Asymmetric structure and domain binding interfaces of human tyrosyl-tRNA synthetase studied by molecular dynamics simulations.

Journal of molecular recognition : JMR (2013-01-22)
Oleksandr V Savytskyi, Semen O Yesylevskyy, Alexander I Kornelyuk
ABSTRACT

Human tyrosyl-tRNA synthetase (HsTyrRS) is composed of two structural modules: N-terminal catalytic core and an EMAP II-like C-terminal domain. The structures of these modules are known, but no crystal structure of the full-length HsTyrRS is currently available. An all-atom model of the full-length HsTyrRS was developed in this work.
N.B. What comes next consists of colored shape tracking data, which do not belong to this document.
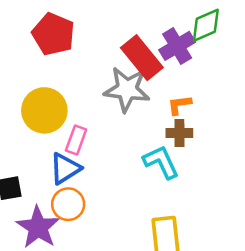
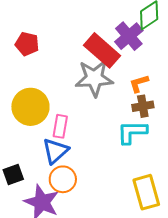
red pentagon: (53, 34) -> (27, 44), size x0.7
cyan L-shape: (161, 162) -> (132, 132), turned -56

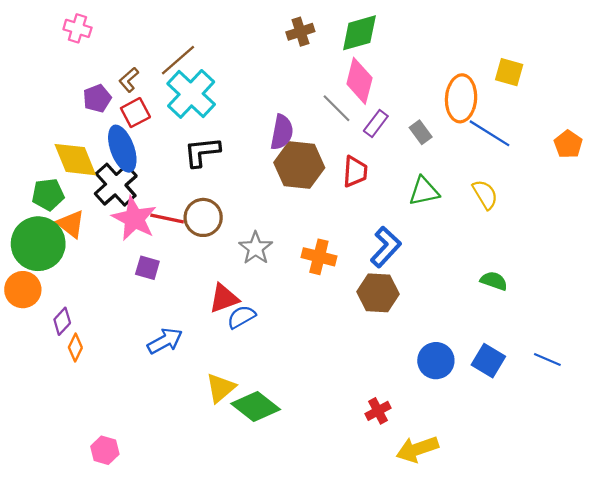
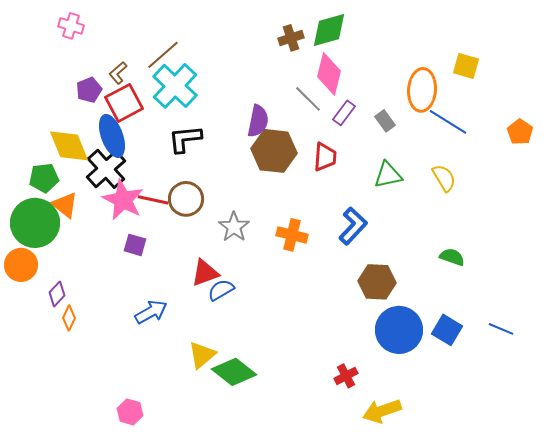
brown cross: (300, 32) -> (291, 38), moved
red square: (135, 113) -> (124, 103), size x1.4
brown hexagon: (378, 293) -> (377, 282), moved
blue circle: (436, 361) -> (399, 330), size x1.4
pink hexagon: (105, 450) -> (130, 412), moved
The structure, dynamics, and domain binding interfaces of HsTyrRS were investigated by extensive molecular dynamics (MD) simulations. Our data suggest that HsTyrRS in solution consists of a number of compact asymmetric conformations, which differ significantly by their rigidity, internal mobility, orientation of C-terminal modules, and the strength of interdomain binding. Interfaces of domain binding obtained in MD simulations are in perfect agreement with our previous coarse-grained hierarchical rotations technique simulations. Formation of the hydrogen bonds between R93 residue of the ELR cytokine motif and the residues A340 and E479 in the C-module was observed. This observation supports the idea that the lack of cytokine activity in the full-length HsTyrRS is explained by interactions between N-modules and C-modules, which block the ELR motif.